Comme nous l’avons déjà mentionné, l'attracteur essentiel du comportement, celui qui régit le contenu informatif des successions d'émergences, est in fine - outre l’état d’équilibre -

la maximisation de la dissipation d'énergie (ou, autrement dit, la maximisation de production d'entropie à exporter dans l'environnement). Etant entendu que cette maximisation doit constamment s'accroître, il est indispensable qu'une part des informations émergées soit de caractère innovant (ce qui est d'autant plus pertinent que la théorie de l'information - cf. paragraphe ci-après - indique qu'il y a véritablement information à caractère néguentropique lorsque les messages sont imprévus et donc innovants). C'est grâce à l'information innovante que l'on peut régulièrement produire des nouveaux processus de maximisation de l'énergie libre, qui permettront une dissipation également maximisée, d'une manière accrue.

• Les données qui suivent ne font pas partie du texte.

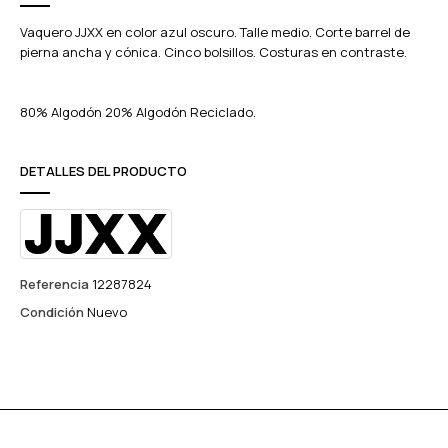
Vaquero JJXX en color azul oscuro. Talle medio. Corte barrel de
pierna ancha y cónica. Cinco bolsillos. Costuras en contraste.
80% Algodón 20% Algodón Reciclado.
DETALLES DEL PRODUCTO
Referencia
12287824
Condición
Nuevo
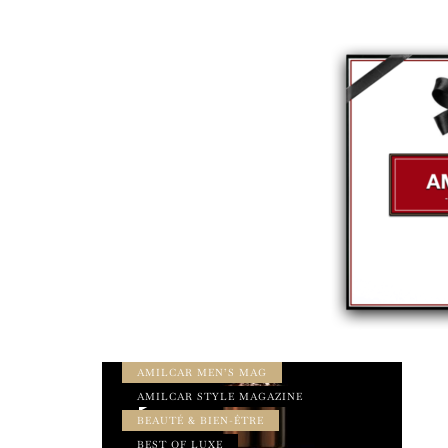
À LA UNE
AMILCAR BEAUTY MAGAZINE
AMILCAR ITALIA MAGAZINE
AMILCAR LUXURY SELECTIONS
MAGAZINE
AMILCAR MAGAZINE
AMILCAR MEN’S MAG
AMILCAR STYLE MAGAZINE
BEAUTÉ & BIEN-ÊTRE
BEST OF LUXE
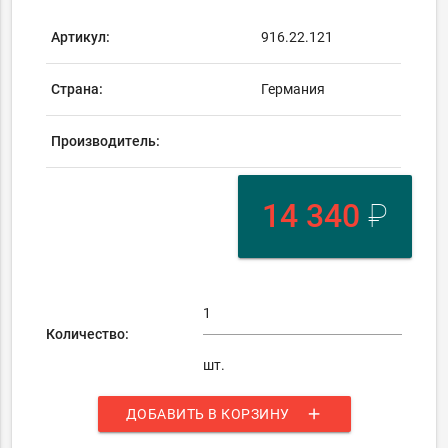
Артикул:
916.22.121
Страна:
Германия
Производитель:
14 340
₽
Количество:
шт.
add
ДОБАВИТЬ В КОРЗИНУ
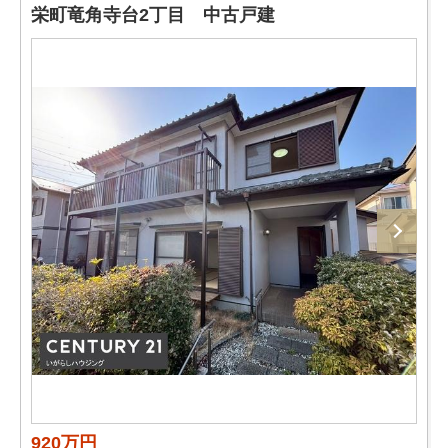
栄町竜角寺台2丁目 中古戸建
920万円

Dès lors que notre environnement est le producteur des informations nouvelles qui se combineront avec nos informations acquises pour produire de nouvelles émergences, il est clair que le contenu de ces informations sera largement tributaire des valeurs et critères de référence qui sont privilégiés dans ledit environnement (en l’occurrence l’environnement socio-culturel). La qualité de ces informations en termes d’innovation ou de complexité aura une incidence déterminante sur le taux de maximisation de la dissipation d'énergie.

On soulignera une fois encore que l'homme est un « outil » fabriqué par la nature via la sélection naturelle, outil contribuant à maximiser la dissipation de l'énergie. Le groupe humain (l'humanité dans son ensemble) est devenu au fil du temps un facteur de plus en plus essentiel de cette maximisation. Les individus qui composent les groupes humains formant au total l'humanité échangent entre eux des informations (les individus autour de nous étant pour chacun de nous des éléments de notre environnement) d'où il sortira des émergences qui

67 permettront, mises ensemble, de produire des successions d'autres émergences participant à la maximisation de la dissipation d'énergie. De même, les individus échangent avec leur environnement naturel non humain des informations qui provoqueront également des nouvelles émergences. En tout état de cause, c'est l'écosystème global (la Terre) qui impose - par voie de sélection naturelle des comportements - à ses sous-écosystèmes (dont les systèmes sociaux) de se comporter de manière à contribuer à l'accroissement de la dissipation globale d'énergie, et ce sont ces sous-écosystèmes qui imposent à l'homme de produire individuellement un maximum de dissipation, selon ses capacités. On est ici dans un schéma spécifiquement holistique, mais aussi algorithmique (cf. part.A, ch.2, para.2.2)

On notera encore que les grands conflits économiques et guerriers sont les fruits de "ruptures" à effets durables, c'est-à-dire de "ruptures" auxquelles il n'est pas possible, eu égard à l'état des informations acquises du groupe social (l'Etat ou la région, etc.) et l'état des

informations nouvelles accessibles dans l'environnement, de produire des émergences à caractère durablement néguentropiques. Il s'agira alors de produire une « rupture » d'un autre type, qui peut éventuellement consister dans un état de guerre ("bruit" violent et potentiellement puissant producteur de réorganisation violente et puissante).

Dans un autre ordre d’idées, on peut soutenir l’hypothèse que la pensée est une structure auto-organisée (et dissipative), produisant des émergences (idées neuves) à partir d’interactions d’informations. Elle est donc aussi le résultat d’émergences. On rappellera en passant que les émergences ne peuvent être produites ex nihilo, tout phénomène auto-organisateur nécessitant, à la base, l’intervention d’une ou de plusieurs impulsions (formes d’information) du milieu extérieur (l’environnement). Au-delà, on formera l’hypothèse que ce que l’on appelle les décisions sont essentiellement des successions d’émergences issues des interactions entre des informations nouvelles (attracteurs) et des informations acquises. Ces émergences sont indispensables à notre organisation néguentropique et, partant, à notre maximisation de dissipation d’énergie.